Hace un año España
vivió una de sus peores catástrofes naturales. Las lluvias torrenciales se
desataron y, en cuestión de pocas horas, el agua arrolló con violenta velocidad
todo lo que encontró a su paso. Con el paso de las horas, la tragedia alcanzó
cifras escalofriantes: 224 muertos, centenares de heridos, casas y negocios
destrozados, coches arruinados, tierras anegadas. Las crónicas de aquellos días
nos dejaron nombres de localidades que pertenecen ya a la memoria colectiva,
angustiada y desesperanzada, de este país: Paiporta, Catarroja, Algemesí,
Torrent, Cheste, Utiel… Sin agua, sin electricidad, sin alimentos, sin casa,
sin trabajo… miles de personas sintieron el peso insoportable de la adversidad.
Me temo que no hay ni maestros buenos ni lecciones buenas para quien no quiere
aprender. Pero la Dana, hace doce meses, nos dejó algunos recados, nos
transmitió algunos mensajes.
1.- La irrupción de lo imprevisto.
Nadie nos prepara para
las desgracias. Bien cierto es. En nuestras vidas planificadas al milímetro no
hay espacio para lo imprevisto. Y menos para que lo imprevisto irrumpa de forma
violenta y nos lleve todas nuestras seguridades, todo nuestro confort, todas
esas pequeñas e importantes cosas. Sabemos el restaurante en el que comeremos dentro
de dos meses, la isla a la que nos marcharemos de vacaciones. La tienda donde compraremos
la ropa de invierno, el gimnasio al que nos apuntaremos, cuánto nos quedará de
jubilación. Conocemos los muebles que pondremos en la cocina reformada o tenemos
en el móvil las entradas del concierto del próximo verano. Todo previsto y
planificado. Todo agendado. Sabemos lo que haremos, mañana, el verano
siguiente, las navidades próximas, los viajes una vez que nos jubilemos…
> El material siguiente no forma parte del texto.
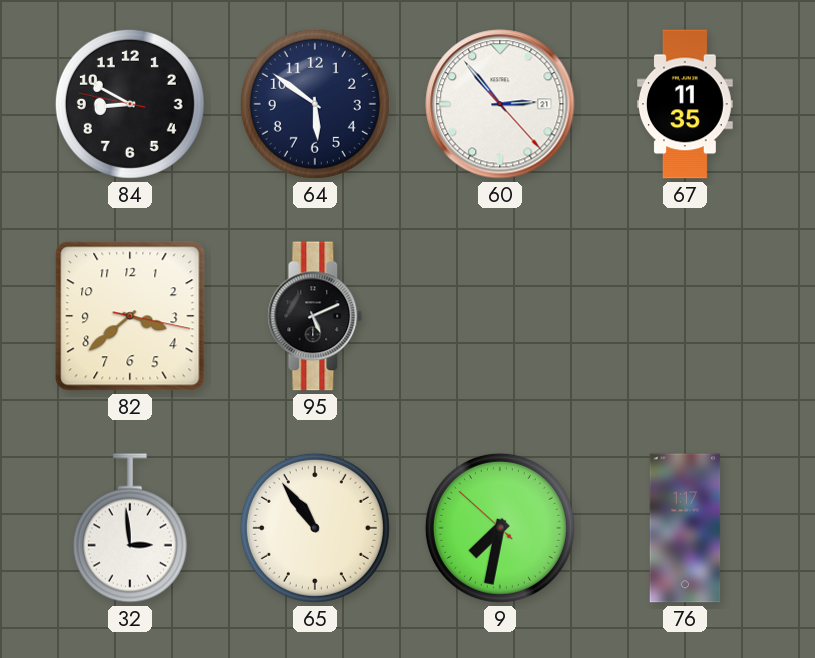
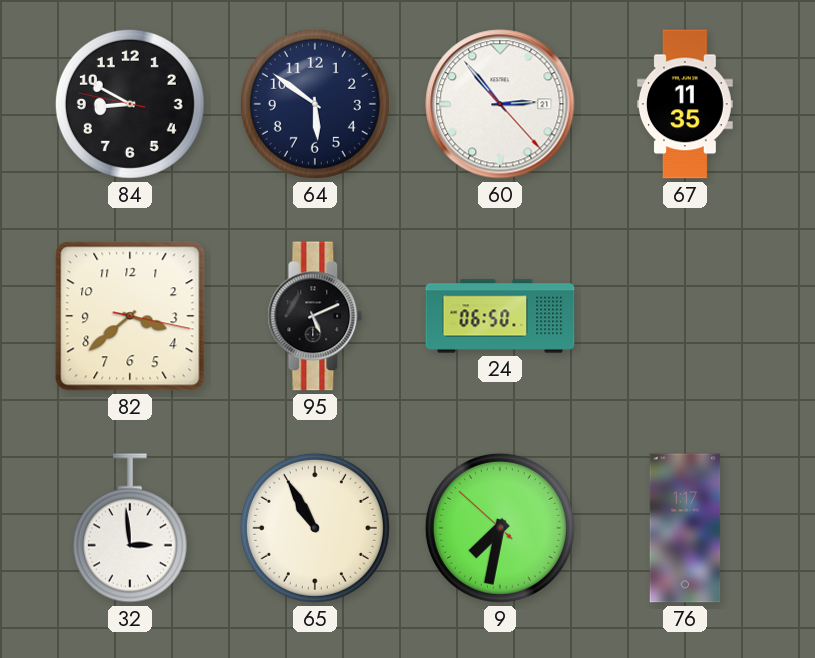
24: none -> 06:50
65: 10:54 -> 10:55
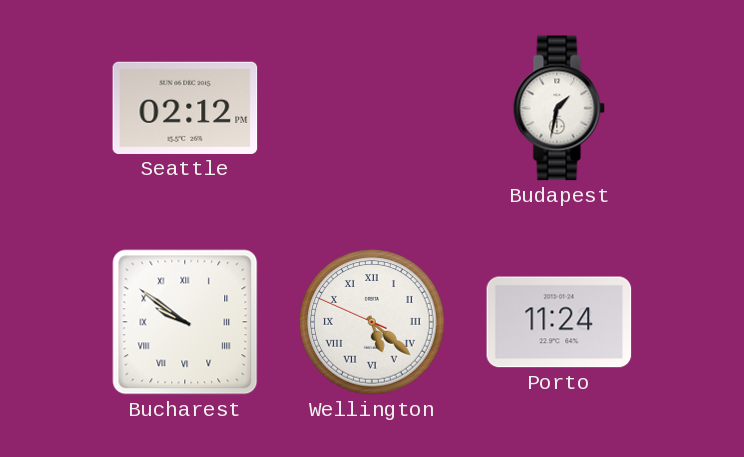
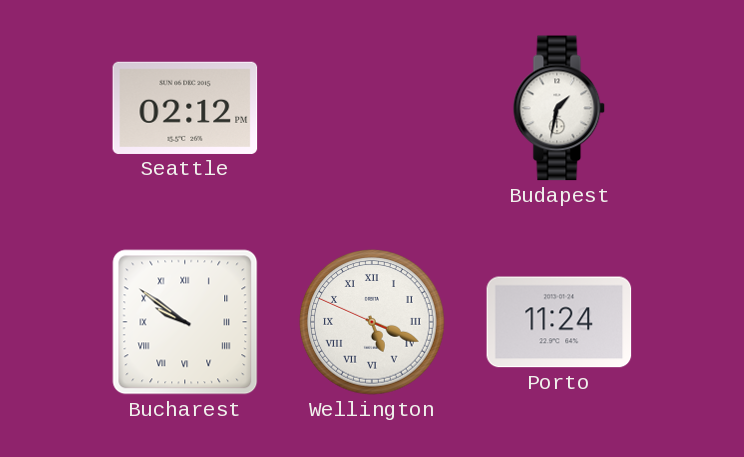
Wellington: 5:21 -> 5:18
Tenemos el seguro de la casa, el del coche, el de vacaciones y el del avión.
Nada puede salir mal. Nuestra vida está programada, casi casi hasta el día que
entremos en la residencia de ancianos. Tal vez pensemos que nuestras vidas son
perfectas. Pero no lo son. Nuestras vidas son frágiles. Increíblemente
vulnerables. Y mira por dónde una nube puso patas arriba las vidas, nuestras o
de nuestros seres queridos, las casas, los coches, las tierras, hasta las
fotografías amadas de nuestros abuelos y el recuerdo del viaje de novios. En
nuestras vidas diseñadas, en nuestras vidas perfectamente perfectas no hay ni
un solo resquicio por donde podamos ver que el ser humano siempre vivirá a la
intemperie, aunque se crea a salvo en su búnker de confort y bienestar.
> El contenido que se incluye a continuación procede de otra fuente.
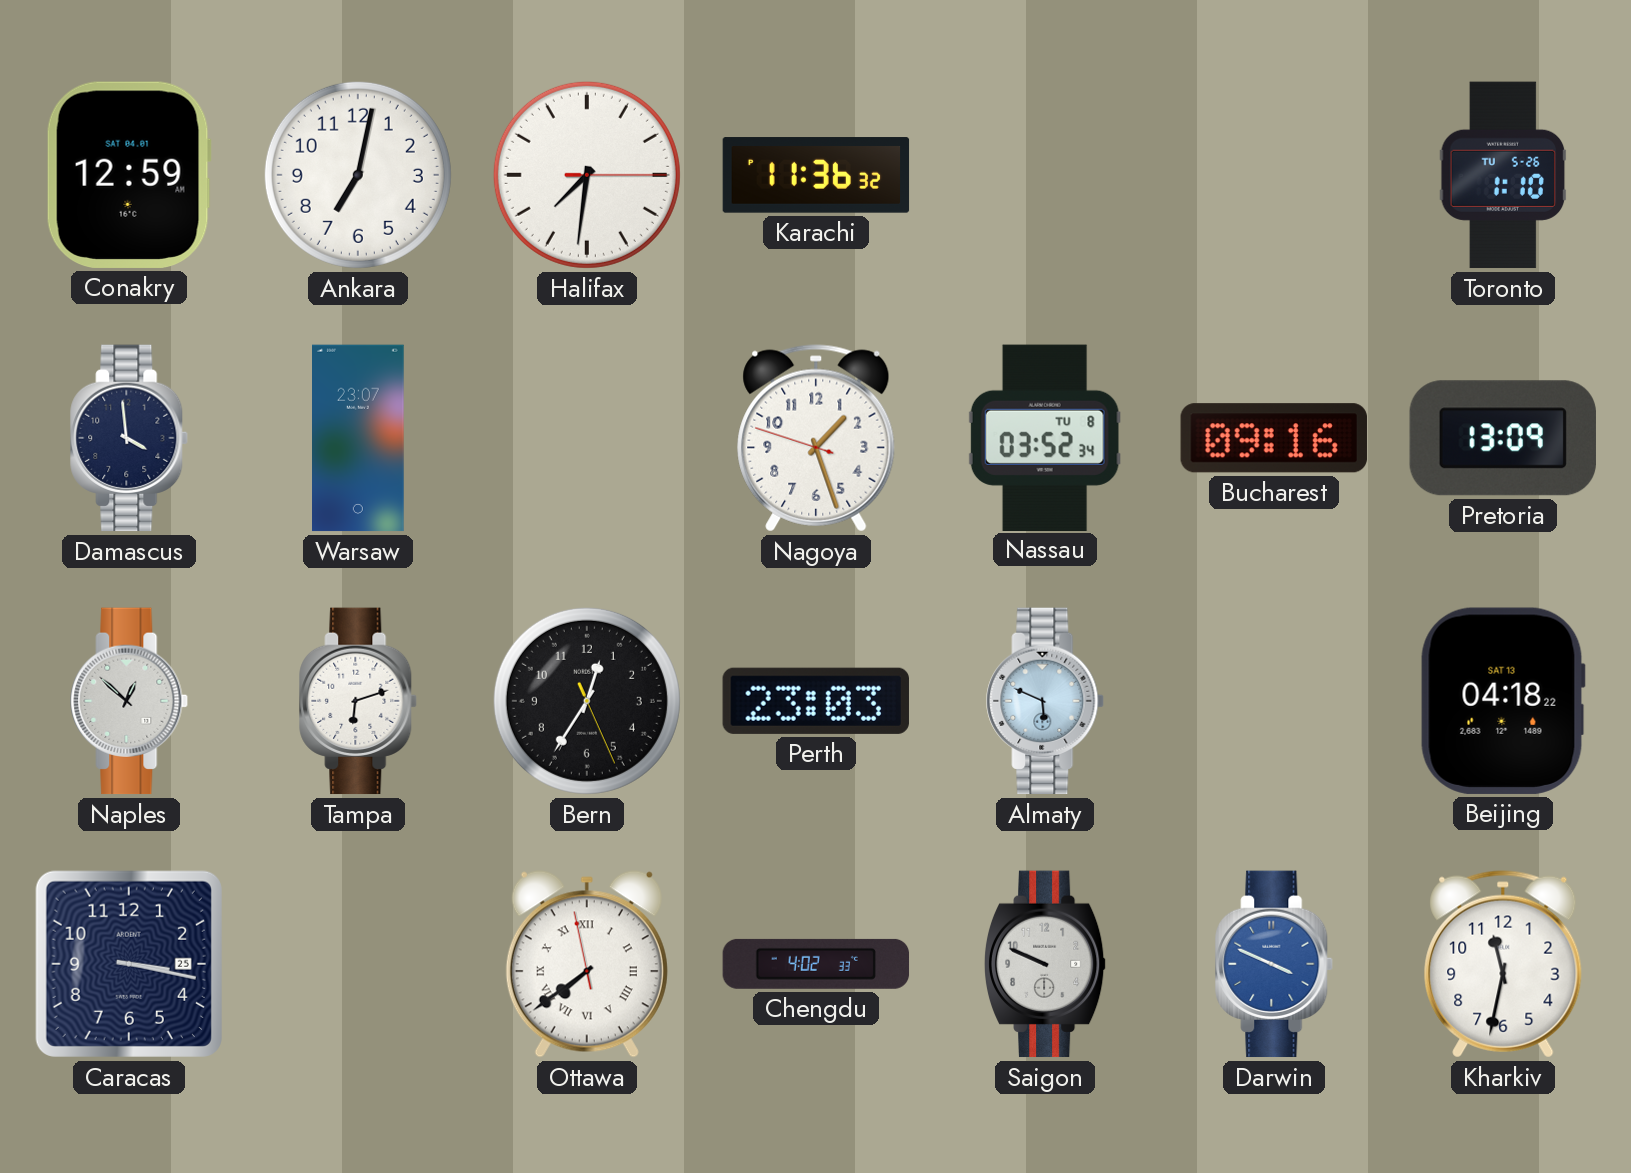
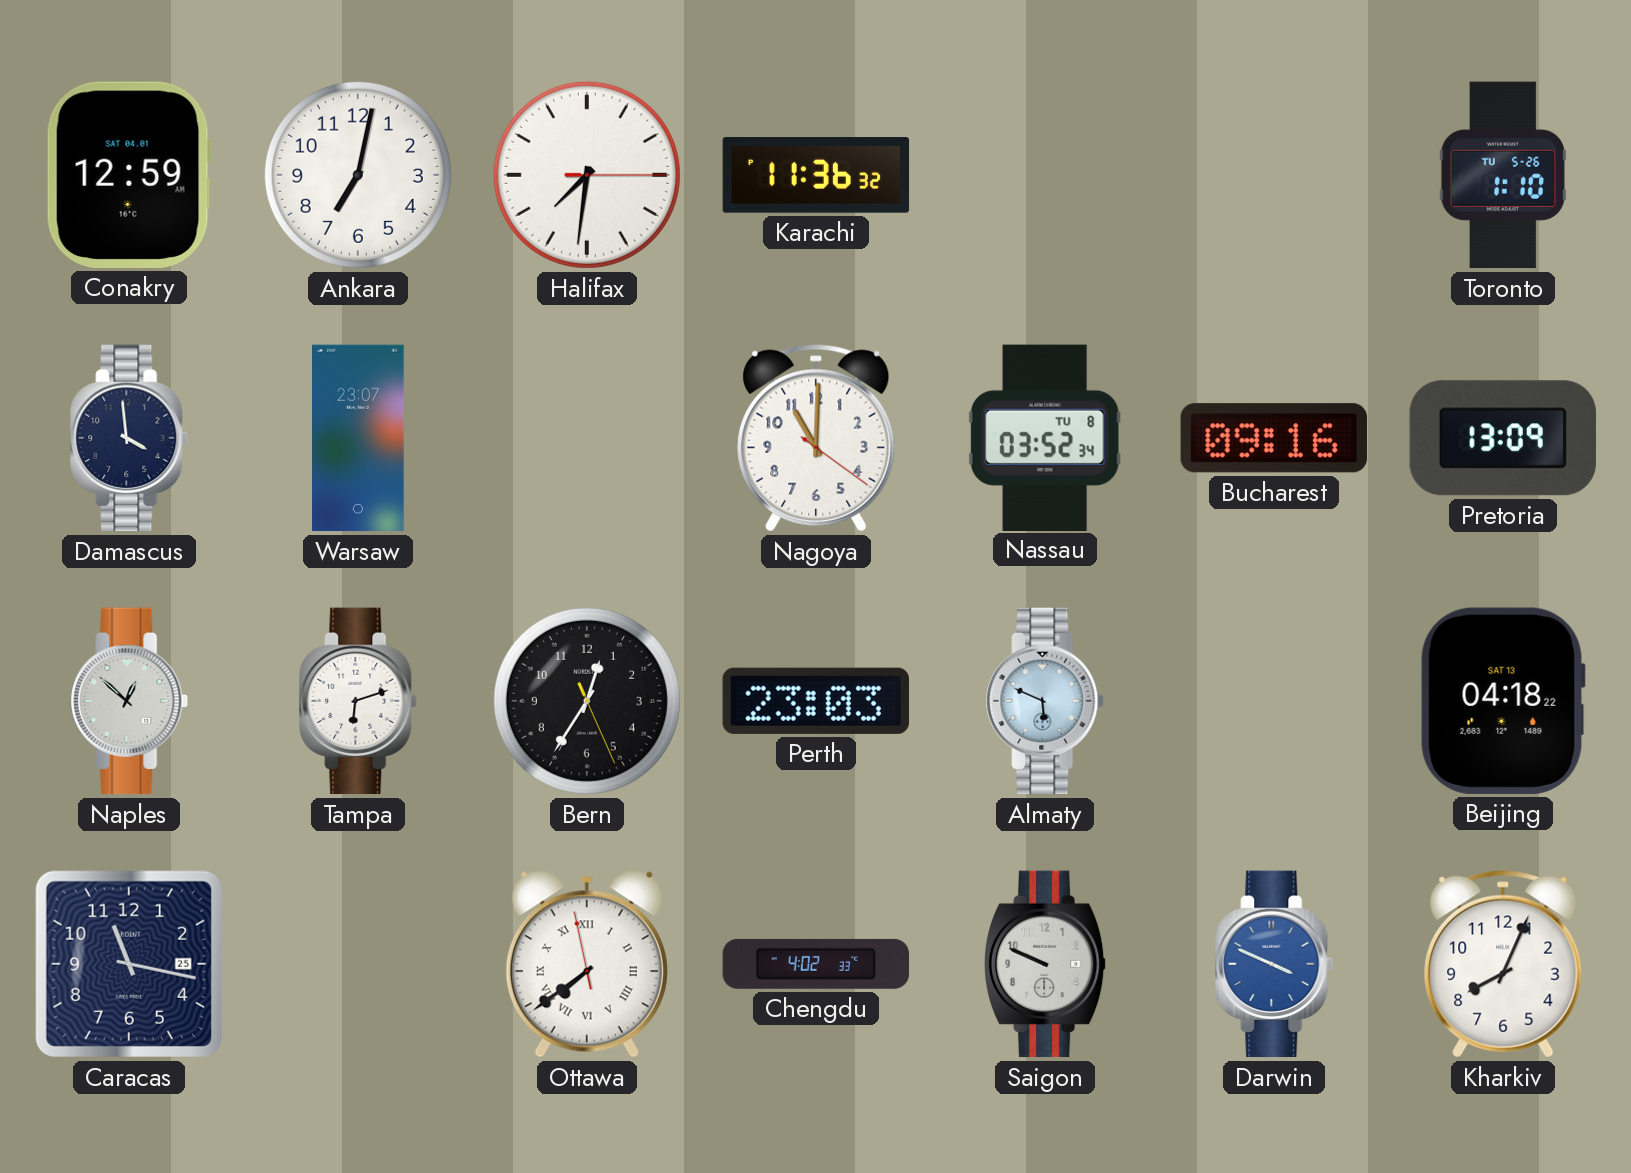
Nagoya: 1:26 -> 11:00
Caracas: 3:17 -> 11:17
Kharkiv: 11:32 -> 8:04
Aprender que la fragilidad nos conforma como seres humanos, aceptar que la
irrupción de lo imprevisto puede ocurrir en nuestras previsibles vidas, es
también una enseñanza.
2.- Políticos a la greña y tareas no hechas
Y mientras el pueblo
lloraba sus muertos y sus casas perdidas y sus futuros golpeados de repente, ¿a
qué se dedicaron los políticos y los partidos? Básicamente a lo de siempre: a
insultarse y a echarse la culpa unos a otros. El indecoroso juego de ganar
votos o no perderlos en el río revuelto, nunca mejor dicho, de la catástrofe.
Mintieron desde el primer momento los responsables autonómicos, Mazón a la
cabeza, en un relato de lo que sucedió en las primeras horas y de porqué
fallaron tantas cosas. Se equivocó o mintió la Agencia Estatal de Meteorología.
La Confederación Hidrográfica del Júcar pecó por omisión, al no haber llevado a
cabo los muchos planes de obras que en su día debieron ejecutarse para
minimizar el impacto de una riada. El Gobierno de España hizo dejación de
funciones, con Sánchez a la cabeza, diciendo aquella estolidez de “si necesitan algo, que lo pidan”. Una
vez más comprobamos que el Gobierno utiliza varas de medir muy diferentes si se
trata de autonomías de mi color o de un color distinto. ¿Cómo hubiera actuado
el Presidente del Gobierno si la catástrofe hubiese ocurrido en Cataluña? Pero
la culpa no sólo fue de los políticos: Los bosques estaban llenos de árboles
caídos que arrastrados por la tormenta taponaron los puentes, tal vez porque
hay mil impedimentos para cortar un árbol enfermo. Los barrancos estaban llenos
de escombros ilegales que las constructoras habían abandonado, para ahorrarse
las tasas, y que aumentaron significativamente la capacidad destructora del
agua. Los ecologistas con sus continuas trabas a cualquier modificación del
ecosistema impidieron varias obras. Los periodistas, no todos, se dedicaron a
encender aún más los ánimos, defendiendo a capa y a espada a los amos que cada
día les pagan la cuota de su fidelidad perruna. Hay una culpa política y una
culpa de una sociedad entera que prefiere que los gobiernos gasten el dinero en
festejos populares, bonos de renfe y bus gratis, y subvenciones inservibles. Y
también eso es preciso reconocerlo. Luego, cuando llega la riada o el fuego,
todos lamentamos no dedicar más recursos a cosas serias y necesarias.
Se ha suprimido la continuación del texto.